Newspaper headlines have an important role in directing readers’ attention to the story. So we see that headlines function as a kind of “summary” of the story. Often they focus on just one aspect of the story. In other words they “frame” the story and perhaps make us see the story in a certain way.
The structure is often described as “telegraphic” (meaning “concise” or “clipped”). For reasons of space, headlines tend not to have a time reference as they do not use finite verbs (i.e. verbs in the past, present or future tenses), auxiliary verbs or adverbs. However, the verb may be used as a noun. The main characteristics of “headlines” are;
The words omitted are usually function words, that is, grammatical words that do not carry intrinsic meaning: determiners (some, this, that, the, a, an, etc.), pronouns (relative pronouns), auxiliaries (be, have, do). Titles (Mrs., Sir, Lord) and punctuation may be also omitted.
For example,, “Obama likely to name 2nd nominee next week”. The full sentence would read, “President Obama is likely to name the 2nd nominee next week.”

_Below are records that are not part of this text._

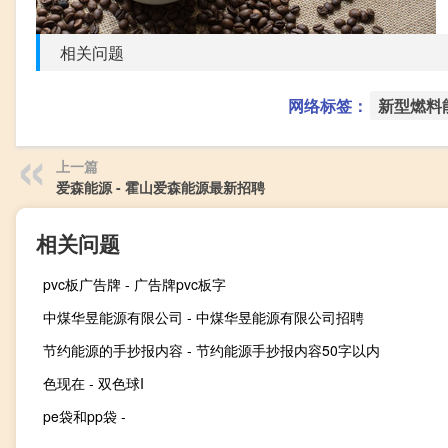
相关问题
网络标签：
新型燃料
上一篇
爱森能源 - 霍山爱森能源最新招聘
相关问题
pvc板广告牌 - 广告牌pvc板字
中煤华昱能源有限公司 - 中煤华昱能源有限公司招聘
节约能源的手抄报内容 - 节约能源手抄报内容50字以内
色现在 - 双色球I
pe袋和pp袋 -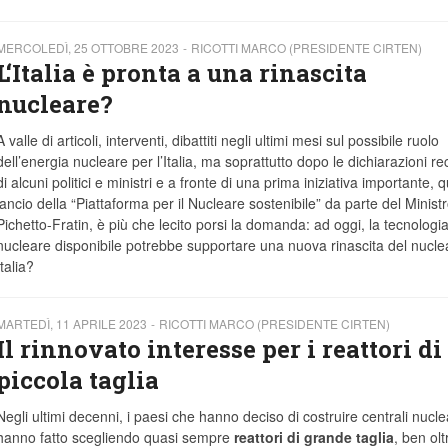
MERCOLEDÌ, 25 OTTOBRE 2023
RICOTTI MARCO (PRESIDENTE CIRTEN)
L‘Italia è pronta a una rinascita
nucleare?
A valle di articoli, interventi, dibattiti negli ultimi mesi sul possibile ruolo
dell’energia nucleare per l’Italia, ma soprattutto dopo le dichiarazioni re
di alcuni politici e ministri e a fronte di una prima iniziativa importante, q
lancio della “Piattaforma per il Nucleare sostenibile” da parte del Minist
Pichetto-Fratin, è più che lecito porsi la domanda: ad oggi, la tecnologi
nucleare disponibile potrebbe supportare una nuova rinascita del nucle
Italia?
MARTEDÌ, 11 APRILE 2023
RICOTTI MARCO (PRESIDENTE CIRTEN)
Il rinnovato interesse per i reattori di
piccola taglia
Negli ultimi decenni, i paesi che hanno deciso di costruire centrali nuclea
hanno fatto scegliendo quasi sempre
reattori di grande taglia
, ben olt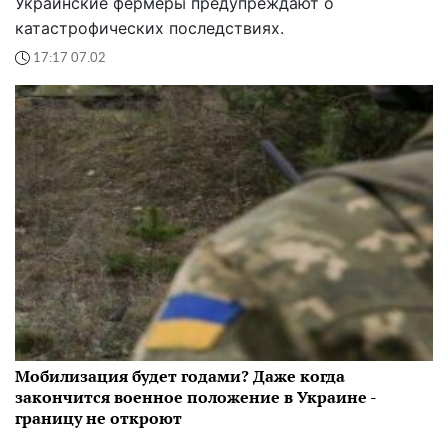
Украинские фермеры предупреждают о
катастрофических последствиях.
17:17 07.02
Мобилизация будет годами? Даже когда
закончится военное положение в Украине -
границу не откроют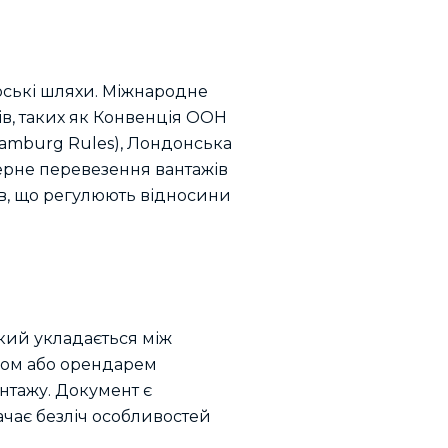
рські шляхи. Міжнародне
в, таких як Конвенція ООН
Hamburg Rules), Лондонська
ерне перевезення вантажів
в, що регулюють відносини
кий укладається між
иком або орендарем
нтажу. Документ є
чає безліч особливостей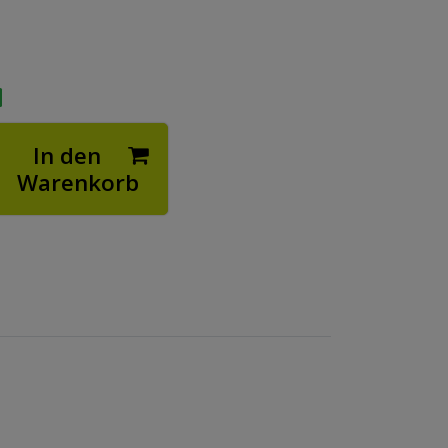
In den
Warenkorb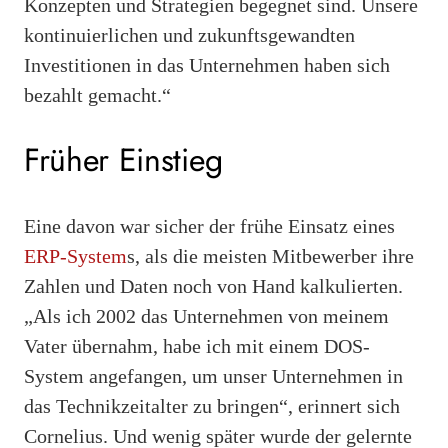
Konzepten und Strategien begegnet sind. Unsere
kontinuierlichen und zukunftsgewandten
Investitionen in das Unternehmen haben sich
bezahlt gemacht.“
Früher Einstieg
Eine davon war sicher der frühe Einsatz eines
ERP-System
s, als die meisten Mitbewerber ihre
Zahlen und Daten noch von Hand kalkulierten.
„Als ich 2002 das Unternehmen von meinem
Vater übernahm, habe ich mit einem DOS-
System angefangen, um unser Unternehmen in
das Technikzeitalter zu bringen“, erinnert sich
Cornelius. Und wenig später wurde der gelernte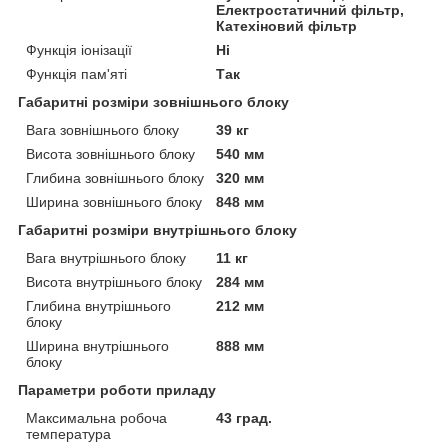
Електростатичний фільтр,
Катехіновий фільтр
Функція іонізації
Ні
Функція пам'яті
Так
Габаритні розміри зовнішнього блоку
Вага зовнішнього блоку
39 кг
Висота зовнішнього блоку
540 мм
Глибина зовнішнього блоку
320 мм
Ширина зовнішнього блоку
848 мм
Габаритні розміри внутрішнього блоку
Вага внутрішнього блоку
11 кг
Висота внутрішнього блоку
284 мм
Глибина внутрішнього
212 мм
блоку
Ширина внутрішнього
888 мм
блоку
Параметри роботи приладу
Максимальна робоча
43 град.
температура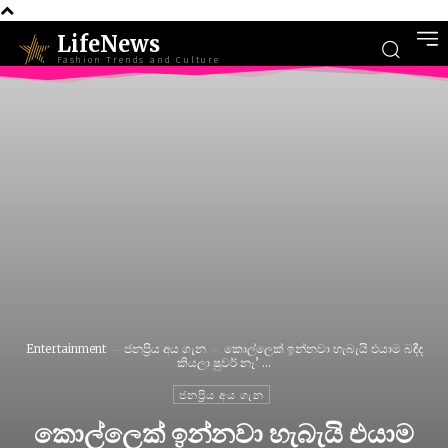
LifeNews
Fashion Trends and Culture
Entertainment
ජනප්‍රිය අය ගැන
කොල්ලෙක් ඉන්නවා හැබැයි එයාම බඳීද
කියලා ෂුවර් නෑ’ ...
ජනප්‍රිය අය ගැන
කොල්ලෙක් ඉන්නවා හැබැයි එයාම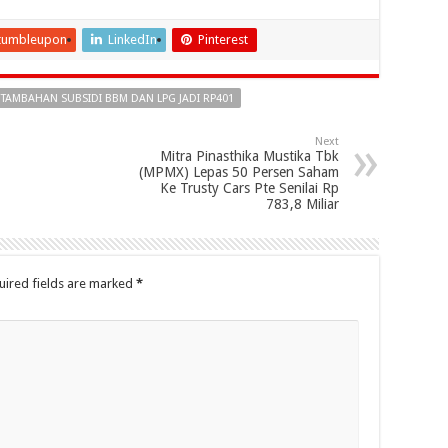
tumbleupon
LinkedIn
Pinterest
TAMBAHAN SUBSIDI BBM DAN LPG JADI RP401
Next
Mitra Pinasthika Mustika Tbk
(MPMX) Lepas 50 Persen Saham
Ke Trusty Cars Pte Senilai Rp
783,8 Miliar
uired fields are marked
*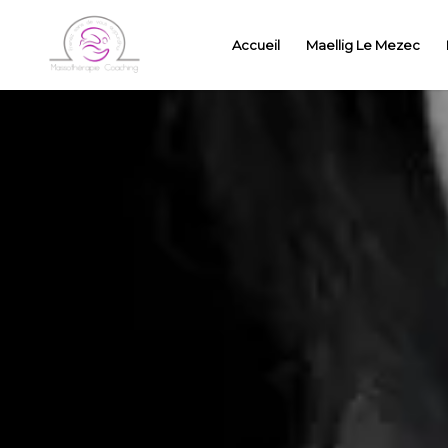
Accueil
Maellig Le Mezec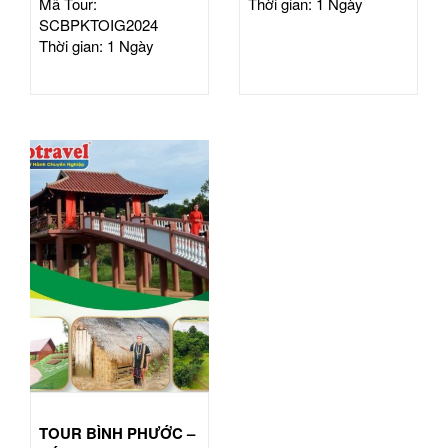
Mã Tour:
Thời gian: 1 Ngày
SCBPKTOIG2024
Thời gian: 1 Ngày
TOUR BÌNH PHƯỚC –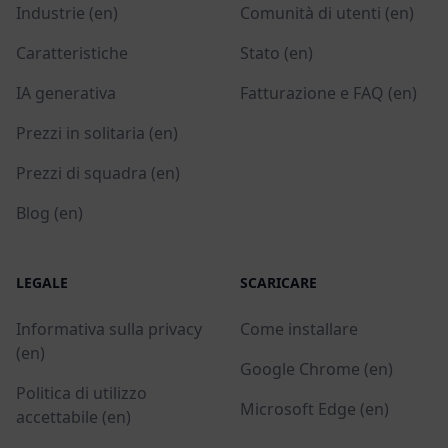
Industrie (en)
Comunità di utenti (en)
Caratteristiche
Stato (en)
IA generativa
Fatturazione e FAQ (en)
Prezzi in solitaria (en)
Prezzi di squadra (en)
Blog (en)
LEGALE
SCARICARE
Informativa sulla privacy
Come installare
(en)
Google Chrome (en)
Politica di utilizzo
Microsoft Edge (en)
accettabile (en)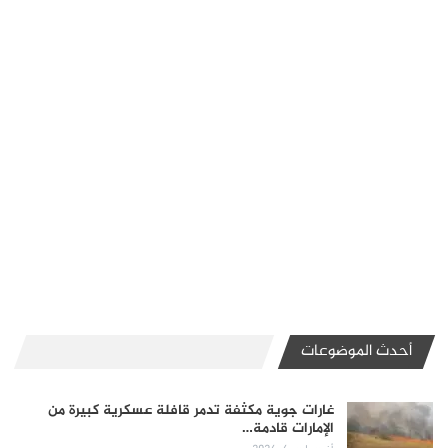
أحدث الموضوعات
غارات جوية مكثفة تدمر قافلة عسكرية كبيرة من
الإمارات قادمة…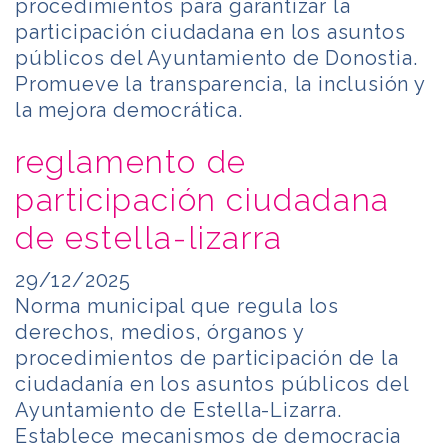
procedimientos para garantizar la
participación ciudadana en los asuntos
públicos del Ayuntamiento de Donostia.
Promueve la transparencia, la inclusión y
la mejora democrática.
reglamento de
participación ciudadana
de estella-lizarra
29/12/2025
Norma municipal que regula los
derechos, medios, órganos y
procedimientos de participación de la
ciudadanía en los asuntos públicos del
Ayuntamiento de Estella-Lizarra.
Establece mecanismos de democracia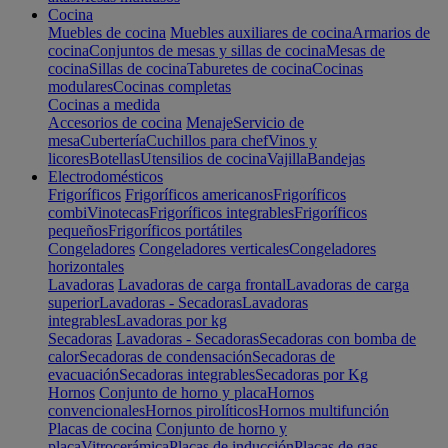
Cocina
Muebles de cocina
Muebles auxiliares de cocina
Armarios de
cocina
Conjuntos de mesas y sillas de cocina
Mesas de
cocina
Sillas de cocina
Taburetes de cocina
Cocinas
modulares
Cocinas completas
Cocinas a medida
Accesorios de cocina
Menaje
Servicio de
mesa
Cubertería
Cuchillos para chef
Vinos y
licores
Botellas
Utensilios de cocina
Vajilla
Bandejas
Electrodomésticos
Frigoríficos
Frigoríficos americanos
Frigoríficos
combi
Vinotecas
Frigoríficos integrables
Frigoríficos
pequeños
Frigoríficos portátiles
Congeladores
Congeladores verticales
Congeladores
horizontales
Lavadoras
Lavadoras de carga frontal
Lavadoras de carga
superior
Lavadoras - Secadoras
Lavadoras
integrables
Lavadoras por kg
Secadoras
Lavadoras - Secadoras
Secadoras con bomba de
calor
Secadoras de condensación
Secadoras de
evacuación
Secadoras integrables
Secadoras por Kg
Hornos
Conjunto de horno y placa
Hornos
convencionales
Hornos pirolíticos
Hornos multifunción
Placas de cocina
Conjunto de horno y
placa
Vitrocerámica
Placas de inducción
Placas de gas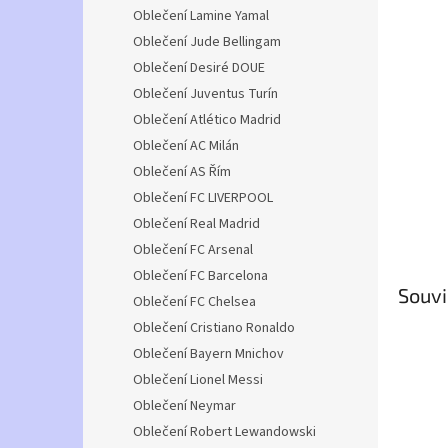
n
Oblečení Lamine Yamal
e
Oblečení Jude Bellingam
l
Oblečení Desiré DOUE
Oblečení Juventus Turín
Oblečení Atlético Madrid
Oblečení AC Milán
Oblečení AS Řím
Oblečení FC LIVERPOOL
Oblečení Real Madrid
Oblečení FC Arsenal
Oblečení FC Barcelona
Souvi
Oblečení FC Chelsea
Oblečení Cristiano Ronaldo
Oblečení Bayern Mnichov
Oblečení Lionel Messi
Oblečení Neymar
Oblečení Robert Lewandowski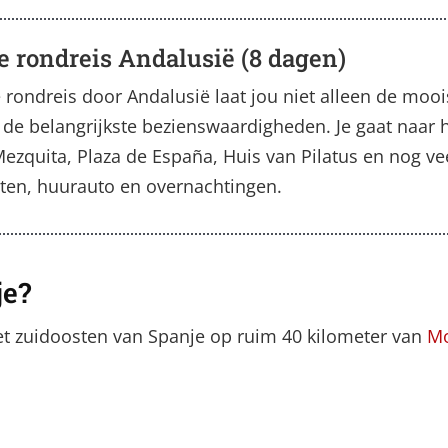
e rondreis Andalusië (8 dagen)
rondreis door Andalusië laat jou niet alleen de mooi
 de belangrijkste bezienswaardigheden. Je gaat naar 
Mezquita, Plaza de España, Huis van Pilatus en nog ve
hten, huurauto en overnachtingen.
je?
 het zuidoosten van Spanje op ruim 40 kilometer van
Mo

A fun game can be made called “crazy headlines” – make cards with a number of nouns, verbs, adjectives, prepositions (make the nouns and verbs more numerous). Each participant in the game gets a number of cards (e.g., seven) and then has to make up a headline with the words they picked. The cards they use to make a headline are replaced with other cards from the pack. Players can give up their turn if they cannot make a headline; rules about replacing cards can be made up by the players themselves.